# (Sort of) Intermediate Value Theorem

1. Sep 8, 2013

### Yagoda

1. The problem statement, all variables and given/known data
Suppose that f is continuous on [a,b], its right-hand derivative $f'_{+}(a)$ exists, and $\mu$ is between $f'_{+}(a)$ and $\frac{f(b)-f(a)}{b-a}$. Show that $f(c) - f(a) = \mu (c-a)$ for some $c \in (a,b)$.

2. Relevant equations
$f'_{+}(a) = \lim_{x \rightarrow a^+}\frac{f(x)-f(a)}{x-a}$

3. The attempt at a solution
I spent a little while trying to figure out exactly what I am trying to prove and it definitely makes sense now. Intuitively I can see that it is true. My first instinct was to use the IVT for derivatives or the MVT, but those both require that f be differentiable, which I don't know to be the case here.
So I looked at using the regular IVT, since it only requires that f be continuous on [a,b], but also needs f(a) not equal to f(b).
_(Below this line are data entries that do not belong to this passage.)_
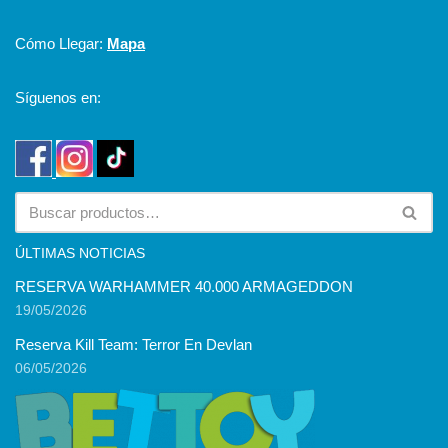
Cómo Llegar:
Mapa
Síguenos en:
ÚLTIMAS NOTICIAS
RESERVA WARHAMMER 40.000 ARMAGEDDON
19/05/2026
Reserva Kill Team: Terror En Devlan
06/05/2026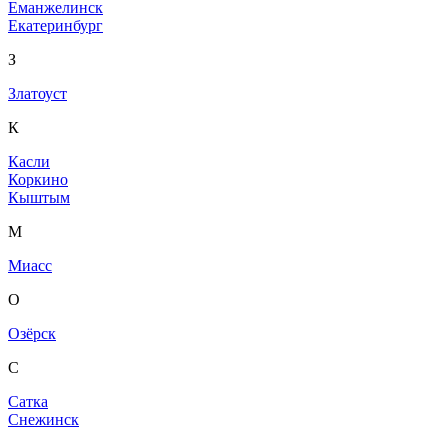
Еманжелинск
Екатеринбург
З
Златоуст
К
Касли
Коркино
Кыштым
М
Миасс
О
Озёрск
С
Сатка
Снежинск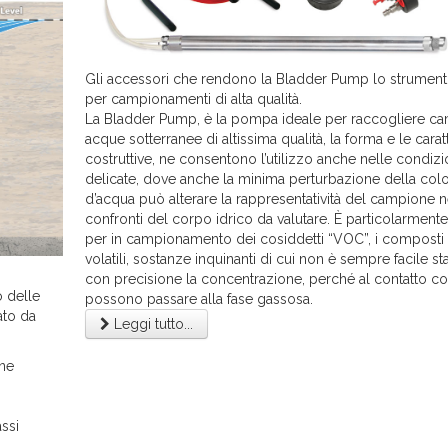
Gli accessori che rendono la Bladder Pump lo strument
per campionamenti di alta qualità.
La Bladder Pump, è la pompa ideale per raccogliere ca
acque sotterranee di altissima qualità, la forma e le carat
costruttive, ne consentono l’utilizzo anche nelle condizi
delicate, dove anche la minima perturbazione della col
d’acqua può alterare la rappresentatività del campione n
confronti del corpo idrico da valutare. È particolarmente
per in campionamento dei cosiddetti “VOC”, i composti 
volatili, sostanze inquinanti di cui non è sempre facile sta
con precisione la concentrazione, perché al contatto con
 delle
possono passare alla fase gassosa.
ato da
Leggi tutto...
ne
assi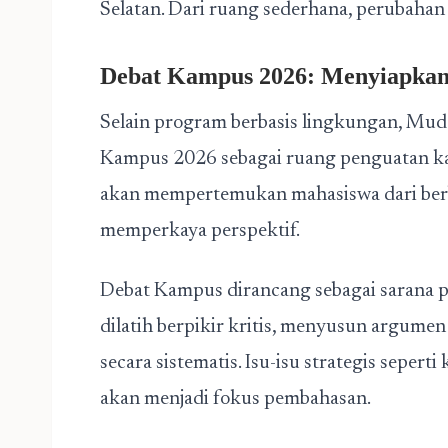
Selatan. Dari ruang sederhana, perubahan 
Debat Kampus 2026: Menyiapkan 
Selain program berbasis lingkungan, Mud
Kampus 2026 sebagai ruang penguatan kap
akan mempertemukan mahasiswa dari berb
memperkaya perspektif.
Debat Kampus dirancang sebagai sarana 
dilatih berpikir kritis, menyusun argume
secara sistematis. Isu-isu strategis seper
akan menjadi fokus pembahasan.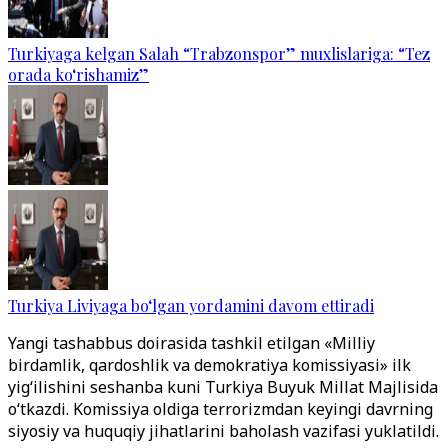
Turkiyaga kelgan Salah “Trabzonspor” muxlislariga: “Tez
orada ko‘rishamiz”
Turkiya Liviyaga bo‘lgan yordamini davom ettiradi
Yangi tashabbus doirasida tashkil etilgan «Milliy
birdamlik, qardoshlik va demokratiya komissiyasi» ilk
yig‘ilishini seshanba kuni Turkiya Buyuk Millat Majlisida
o‘tkazdi. Komissiya oldiga terrorizmdan keyingi davrning
siyosiy va huquqiy jihatlarini baholash vazifasi yuklatildi.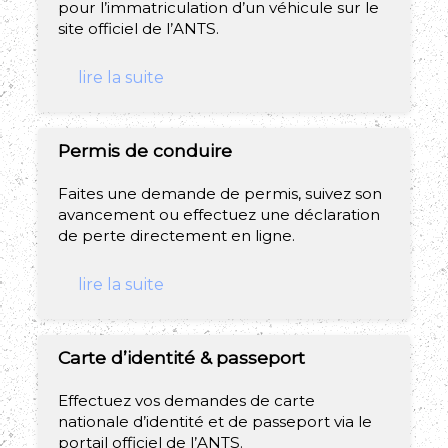
pour l’immatriculation d’un véhicule sur le
site officiel de l’ANTS.
lire la suite
Permis de conduire
Faites une demande de permis, suivez son
avancement ou effectuez une déclaration
de perte directement en ligne.
lire la suite
Carte d’identité & passeport
Effectuez vos demandes de carte
nationale d’identité et de passeport via le
portail officiel de l’ANTS.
I was going to for now ignore the case where f(a) = f(b), but I was having trouble showing that $\mu$ is between the required bounds.
Am I even on the right track or is there another approach that makes more sense?

Thanks.

2. Sep 8, 2013

### Office_Shredder

Staff Emeritus
It might help to know that the function
$$\frac{ f(x) - f(a)}{x-a}$$
is a continuous function on (a,b)

3. Sep 8, 2013

### pasmith

The question suggests that it would be worth considering
$$g(x) = \frac{f(x) - f(a)}{x - a}$$
which is certainly defined and continuous for $a < x \leq b$. Since $f'_{+}(a)$ exists we can make $g$ continuous at $x = a$ by setting $g(a) = f'_{+}(a)$.

Now $g$ is continuous on $[a,b]$ and you can apply the IVT.